A novella with the intense atmosphere of 1980s Communist Czechoslovakia in a district of Prague.
The author carries on the tradition of Czech prose from the working-class district of Žižkov in Prague. She brings 1980s Žižkov to life with a wealth of characters who have their own micro-stories: secret policemen, prostitutes, currency speculators, as well as children and abused animals – at one point they were all part of this district for the poor and marginalized, who spoke the language of the tenements. The main characters are schoolchildren from one class, on the threshold of adulthood, but at the same time on the margins of society. The novella portrays the difficult period towards the end of the communist regime through their eyes and voices.
“The Normalization jungle is ruled by predators who prey on the defenceless. The atmosphere is enhanced by the Prague slang used by both the characters and the narrator. And this language has been precisely observed, just as life in Žižkov during this period of great upheaval has been precisely captured.”

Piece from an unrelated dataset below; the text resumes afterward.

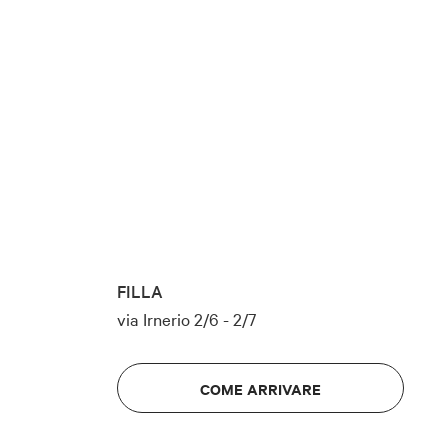
FILLA
via Irnerio 2/6 - 2/7
COME ARRIVARE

“Bohatá evokes the atmosphere of growing up in an area which is very far from harmonious, where latent as well as overt violence are constantly present.”
About the author:
Simona Bohatá (1965) is a novelist and writer of song lyrics. She studied at a secondary school specializing in economics and then graduated from the Ježek Conservatory in lyrics and screenwriting. She grew up in the Prague district of Žižkov in the 1980s, which is the setting for her novel Všichni sou trapný (They’re All So Lame, 2019). She described her childhood and adolescence in her debut work Máňa a my druzí (Máňa and the Rest of Us, 2017). She lives in a small village near Jindřichův Hradec.